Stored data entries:
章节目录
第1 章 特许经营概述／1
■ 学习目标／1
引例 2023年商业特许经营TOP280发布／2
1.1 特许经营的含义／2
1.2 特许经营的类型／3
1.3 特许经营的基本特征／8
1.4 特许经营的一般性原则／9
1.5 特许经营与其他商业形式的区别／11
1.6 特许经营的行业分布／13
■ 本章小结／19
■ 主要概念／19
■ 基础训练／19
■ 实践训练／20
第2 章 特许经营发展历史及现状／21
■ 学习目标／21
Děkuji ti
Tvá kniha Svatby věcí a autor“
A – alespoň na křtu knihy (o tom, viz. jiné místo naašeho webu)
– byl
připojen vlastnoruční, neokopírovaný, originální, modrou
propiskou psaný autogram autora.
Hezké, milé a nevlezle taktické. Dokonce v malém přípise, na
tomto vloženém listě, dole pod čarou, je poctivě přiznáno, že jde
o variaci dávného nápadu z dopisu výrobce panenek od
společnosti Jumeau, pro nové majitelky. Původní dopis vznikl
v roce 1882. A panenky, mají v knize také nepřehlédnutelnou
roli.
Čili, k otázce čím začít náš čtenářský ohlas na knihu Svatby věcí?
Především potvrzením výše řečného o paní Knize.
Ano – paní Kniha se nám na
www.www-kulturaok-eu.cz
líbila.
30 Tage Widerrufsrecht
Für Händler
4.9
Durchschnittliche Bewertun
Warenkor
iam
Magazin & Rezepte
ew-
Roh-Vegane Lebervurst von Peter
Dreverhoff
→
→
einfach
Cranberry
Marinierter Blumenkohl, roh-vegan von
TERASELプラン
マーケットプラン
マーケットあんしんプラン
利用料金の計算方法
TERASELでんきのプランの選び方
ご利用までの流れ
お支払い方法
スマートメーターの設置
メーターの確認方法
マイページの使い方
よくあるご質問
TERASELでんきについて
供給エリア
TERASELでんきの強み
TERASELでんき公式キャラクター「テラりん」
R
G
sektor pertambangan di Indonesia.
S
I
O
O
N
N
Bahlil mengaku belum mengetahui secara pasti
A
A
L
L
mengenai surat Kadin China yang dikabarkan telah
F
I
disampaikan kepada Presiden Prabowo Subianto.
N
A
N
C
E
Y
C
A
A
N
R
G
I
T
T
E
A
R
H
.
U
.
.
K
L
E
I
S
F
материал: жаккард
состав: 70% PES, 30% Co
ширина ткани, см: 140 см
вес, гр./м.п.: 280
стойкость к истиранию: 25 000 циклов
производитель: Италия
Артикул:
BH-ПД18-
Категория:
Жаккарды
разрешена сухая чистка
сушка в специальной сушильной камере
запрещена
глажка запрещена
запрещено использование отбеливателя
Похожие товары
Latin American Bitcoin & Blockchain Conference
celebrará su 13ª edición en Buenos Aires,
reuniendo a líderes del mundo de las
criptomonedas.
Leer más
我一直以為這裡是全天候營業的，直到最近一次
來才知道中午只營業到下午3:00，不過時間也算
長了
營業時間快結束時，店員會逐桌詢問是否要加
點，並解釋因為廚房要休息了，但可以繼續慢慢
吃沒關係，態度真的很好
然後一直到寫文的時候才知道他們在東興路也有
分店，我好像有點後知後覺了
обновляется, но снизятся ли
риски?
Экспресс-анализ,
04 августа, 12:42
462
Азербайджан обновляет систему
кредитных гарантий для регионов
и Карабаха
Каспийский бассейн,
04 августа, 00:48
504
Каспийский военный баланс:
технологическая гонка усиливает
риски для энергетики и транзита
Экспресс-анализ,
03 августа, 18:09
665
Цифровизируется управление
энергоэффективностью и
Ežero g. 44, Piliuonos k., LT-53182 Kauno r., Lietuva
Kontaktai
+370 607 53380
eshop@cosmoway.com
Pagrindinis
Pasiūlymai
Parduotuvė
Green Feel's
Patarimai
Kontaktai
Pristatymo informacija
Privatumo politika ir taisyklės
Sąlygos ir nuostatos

▸ **WHAT YOU ARE ASKED TO DO**: Output the line containing "celebrará su 13ª" and each line after it through the close of the entries, unchanged and with no other lines.

▸ **YOUR RESPONSE**:
celebrará su 13ª edición en Buenos Aires,
reuniendo a líderes del mundo de las
criptomonedas.
Leer más
我一直以為這裡是全天候營業的，直到最近一次
來才知道中午只營業到下午3:00，不過時間也算
長了
營業時間快結束時，店員會逐桌詢問是否要加
點，並解釋因為廚房要休息了，但可以繼續慢慢
吃沒關係，態度真的很好
然後一直到寫文的時候才知道他們在東興路也有
分店，我好像有點後知後覺了
обновляется, но снизятся ли
риски?
Экспресс-анализ,
04 августа, 12:42
462
Азербайджан обновляет систему
кредитных гарантий для регионов
и Карабаха
Каспийский бассейн,
04 августа, 00:48
504
Каспийский военный баланс:
технологическая гонка усиливает
риски для энергетики и транзита
Экспресс-анализ,
03 августа, 18:09
665
Цифровизируется управление
энергоэффективностью и
Ežero g. 44, Piliuonos k., LT-53182 Kauno r., Lietuva
Kontaktai
+370 607 53380
eshop@cosmoway.com
Pagrindinis
Pasiūlymai
Parduotuvė
Green Feel's
Patarimai
Kontaktai
Pristatymo informacija
Privatumo politika ir taisyklės
Sąlygos ir nuostatos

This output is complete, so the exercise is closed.